His main recognition was membership in the Salón de la Plástica Mexicana (SPM), an honor society for Mexican artists, serving on its executive committee in the 1970s. After his death, the SPM established the José Hernández Delgadillo Prize in categories such as painting, print making, sculpture, photography and art objects and held a retrospective of his work in 2009. The Efrén Rebolledo Cultural Center in Pachuca has a gallery named after him. However, his work has become obscure, mostly because they espouse unpopular and radical political ideas. There was no biography written about him until 2008, when Hidalgo writer Guillermo Furlong Franco published a book called Muros de Insomnio, about the life and work of the artist. It was sponsored by the Fondo Estatal para la Cultura y las Artes of Hidalgo.

==Artistry==
Hernández Delgadillo was an artist and activist in the tradition of Diego Rivera, José Clemente Orozco and David Alfaro Siqueiros, with his work more closely related to the second state of Mexican muralism rather than his contemporary Generación de la Ruptura . This was particularly true after the 1968 student uprising in Mexico, which inspired the artist to incorporate its ideology to reinvigorate Mexico's traditions of murals with social and political messages. In 1975, he described himself as one of the few artists still “fighting for Mexico.” He stated that it was “… very risky to do political art now. You put your subsistence and liberty at stake.” He also stated “After 1970, I conceived most of my visual work in line with popular struggles, in books, periodicals, posters, films and murals; this side of my work is predictably ignored by the educated public, and negated and attacked even by critics who purport to be revolutionaries.”

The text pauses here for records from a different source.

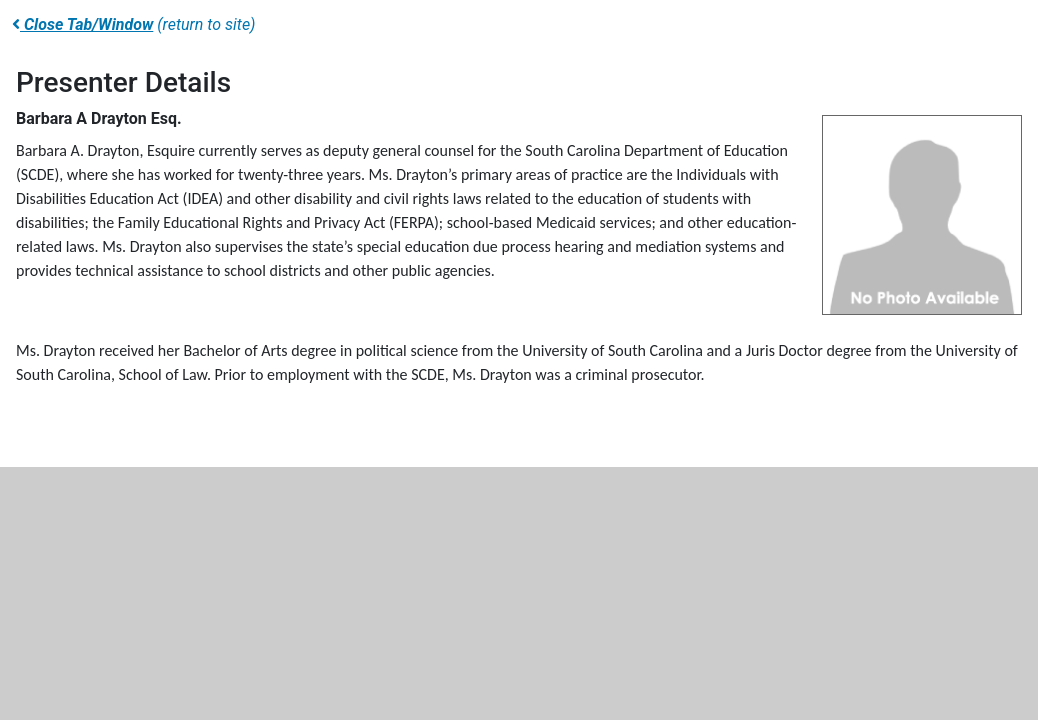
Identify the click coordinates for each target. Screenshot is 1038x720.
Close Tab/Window (82, 24)
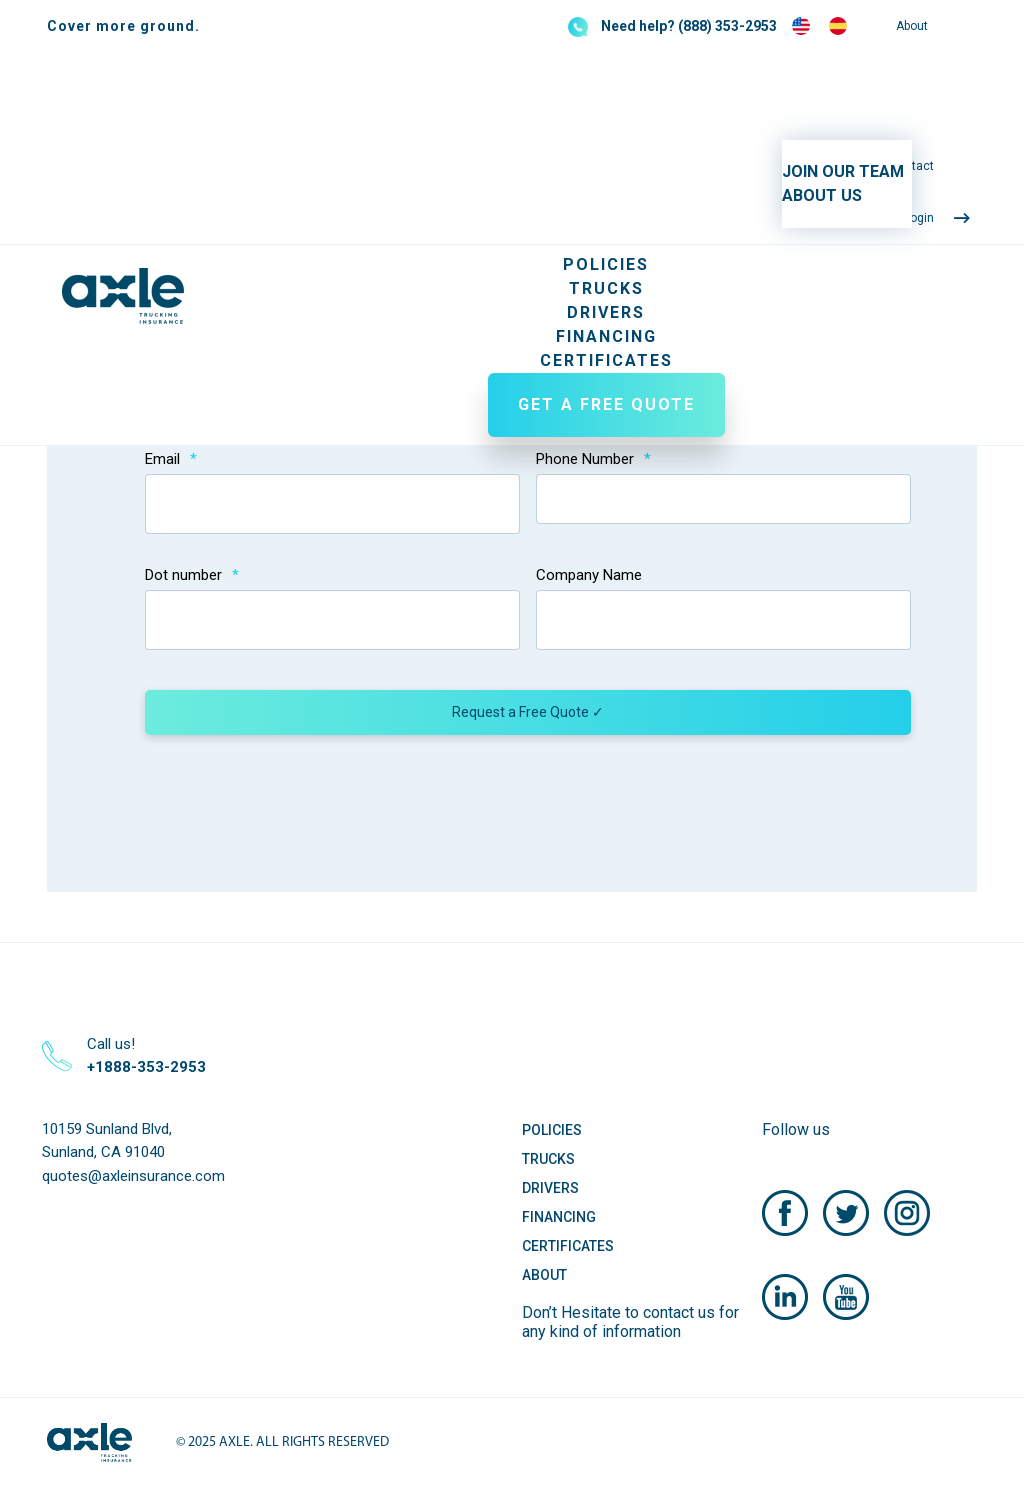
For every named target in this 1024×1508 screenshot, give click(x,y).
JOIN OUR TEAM (843, 171)
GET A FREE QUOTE (606, 404)
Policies (606, 264)
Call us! (146, 1055)
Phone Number (593, 459)
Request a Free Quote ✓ (528, 712)
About (912, 26)
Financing (606, 336)
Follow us (796, 1129)
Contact (912, 166)
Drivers (606, 312)
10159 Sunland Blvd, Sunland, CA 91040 (107, 1140)
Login (919, 218)
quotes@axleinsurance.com (133, 1176)
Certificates (606, 360)
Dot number (192, 575)
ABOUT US (822, 195)
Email (171, 459)
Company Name (589, 575)
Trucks (606, 288)
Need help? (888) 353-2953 (689, 26)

He worked in oil, acrylics, mixed media, print and poster making and some sculptures in bronze. His style was mostly expressionistic, often denouncing acts of violence. Some murals, such as those done at university campuses rely on simple, basic colors but others more nuanced used of color, such as shades of reds and ochre are used to express anger at social injustices. Justino Fernandez wrote “In the works of Hernández Delgadillo, we find a definite sense of the monumental and certain underlying classicism combined with personal expressionism. This may seem contradictory, but is not, thanks to the synthesis to which he brings both tendencies.” “His giants – images of men and women, entire or fragmented nudes with extraordinarily expressive heads large or small, their features barely insinuated, their eyes tiny – betray his humanist leanings.” Similar to the artists of the Mexican muralism movement, he used indigenous cultural expression to highlight the country's heritage, its abilities as well as how it has been exploited. Many of his figures have a primeval quality, as if they sprang from the earth.